Since spot FX transactions are executed and settled off-exchange, there is no regulated and centralized source of the pricing information. Prices of assets are set by these inter-bank dealers, and these prices vary by fractional basis points. For example, one liquidity provider may be offering (price to buy) EUR/USD at 1.0795 and another may be offering at a market price of 1.0799. A prime broker or retail ECN/DMA broker, who has credit relationships with multiple dealing centers and liquidity pools, will take the offer they like most competitive quotes and pass it on to their client (you, the trader).
Now, during liquid times of the day under normal market conditions, there will typically be deep pools of liquidity at every fractional price that provide traders with the best available prices. However, that depth of liquidity available ebbs and flows throughout the day, and this is what it is so important to fully understand.
Liquidity Pool FX By Session
There are three primary trading sessions in the FX market:
- The London Session
- The New York Session
- The Tokyo Session
Liquidity is deepest when two of these sessions are open at the same time. For example, liquidity is deepest when the London and New York trading sessions are simultaneously open, which is from 8 am to 11 am est. This is also the hours at which key economic data is being released. During periods when only one trading session is open, or no major trading session is open, available liquidity at each fractional price level is significantly less and the trading activity is lower. Therefore, large order traders that truly move the FX market are generally, in normal market conditions, unwilling to accumulate fresh long positions and big trades above key levels of resistance or fresh short positions below support.

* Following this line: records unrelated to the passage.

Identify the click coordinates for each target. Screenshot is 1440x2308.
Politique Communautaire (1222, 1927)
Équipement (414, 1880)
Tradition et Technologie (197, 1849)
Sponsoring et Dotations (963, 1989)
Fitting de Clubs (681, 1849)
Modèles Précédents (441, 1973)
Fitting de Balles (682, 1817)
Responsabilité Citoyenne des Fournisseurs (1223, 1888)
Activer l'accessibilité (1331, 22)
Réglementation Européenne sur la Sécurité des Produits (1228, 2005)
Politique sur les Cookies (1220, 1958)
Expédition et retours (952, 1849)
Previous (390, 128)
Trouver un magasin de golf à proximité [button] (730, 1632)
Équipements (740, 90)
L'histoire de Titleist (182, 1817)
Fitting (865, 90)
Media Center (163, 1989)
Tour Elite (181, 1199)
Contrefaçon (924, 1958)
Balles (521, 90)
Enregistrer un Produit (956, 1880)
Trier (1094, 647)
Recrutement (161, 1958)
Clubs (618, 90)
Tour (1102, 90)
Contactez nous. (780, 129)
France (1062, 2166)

One basic practical application you can take from this article is this—during times of deep liquidity, the price of currencies will tend to move in strong breakout movements, and the price will oftentimes break above resistance and below support. However, during times of the day when liquidity is not as deep (1:30 am to 3:00 am est and 5:30 to 8:00 am est, for example), you can expect the price to not break above areas of key resistance or below areas of key support because of the increased cost of execution for large order traders (the market movers).
Therefore, when you see the price of an asset break up to resistance or break down to support during a time of low liquidity, watch for trend opportunities to fade the momentum and trade back into the previous dealing range.